[Stored data entries]
------------------------------------------------

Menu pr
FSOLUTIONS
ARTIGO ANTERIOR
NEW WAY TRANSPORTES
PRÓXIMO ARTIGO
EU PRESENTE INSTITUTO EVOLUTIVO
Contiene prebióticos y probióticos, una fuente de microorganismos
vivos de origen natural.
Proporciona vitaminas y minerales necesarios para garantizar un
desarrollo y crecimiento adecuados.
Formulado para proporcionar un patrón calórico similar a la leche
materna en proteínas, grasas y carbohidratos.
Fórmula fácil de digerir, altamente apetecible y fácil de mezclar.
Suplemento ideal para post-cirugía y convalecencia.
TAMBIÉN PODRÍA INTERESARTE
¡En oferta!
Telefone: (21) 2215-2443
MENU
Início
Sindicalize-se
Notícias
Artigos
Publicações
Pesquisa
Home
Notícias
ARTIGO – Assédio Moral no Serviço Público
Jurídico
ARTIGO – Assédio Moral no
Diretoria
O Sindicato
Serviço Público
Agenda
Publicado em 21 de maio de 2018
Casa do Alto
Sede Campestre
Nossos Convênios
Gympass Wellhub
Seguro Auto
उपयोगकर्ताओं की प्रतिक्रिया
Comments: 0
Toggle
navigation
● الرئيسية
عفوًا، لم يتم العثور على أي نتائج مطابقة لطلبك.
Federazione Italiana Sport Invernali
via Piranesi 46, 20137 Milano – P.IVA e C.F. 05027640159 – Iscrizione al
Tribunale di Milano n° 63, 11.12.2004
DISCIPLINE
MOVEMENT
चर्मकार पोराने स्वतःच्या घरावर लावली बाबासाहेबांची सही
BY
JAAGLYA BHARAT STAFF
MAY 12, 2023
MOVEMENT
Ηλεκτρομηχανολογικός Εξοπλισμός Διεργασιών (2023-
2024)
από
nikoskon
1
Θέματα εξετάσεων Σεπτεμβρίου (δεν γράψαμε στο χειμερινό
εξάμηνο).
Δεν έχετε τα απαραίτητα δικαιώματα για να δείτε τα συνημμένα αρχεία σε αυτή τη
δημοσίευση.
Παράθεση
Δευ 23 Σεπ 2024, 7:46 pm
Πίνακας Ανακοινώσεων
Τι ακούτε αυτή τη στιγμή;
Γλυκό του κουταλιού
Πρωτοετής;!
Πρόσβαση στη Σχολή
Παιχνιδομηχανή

------------------------------------------------

Wherever the word "para" appears in the data, return the whole line.

**SOLUTION TO THIS EXERCISE**
Proporciona vitaminas y minerales necesarios para garantizar un
Formulado para proporcionar un patrón calórico similar a la leche
Suplemento ideal para post-cirugía y convalecencia.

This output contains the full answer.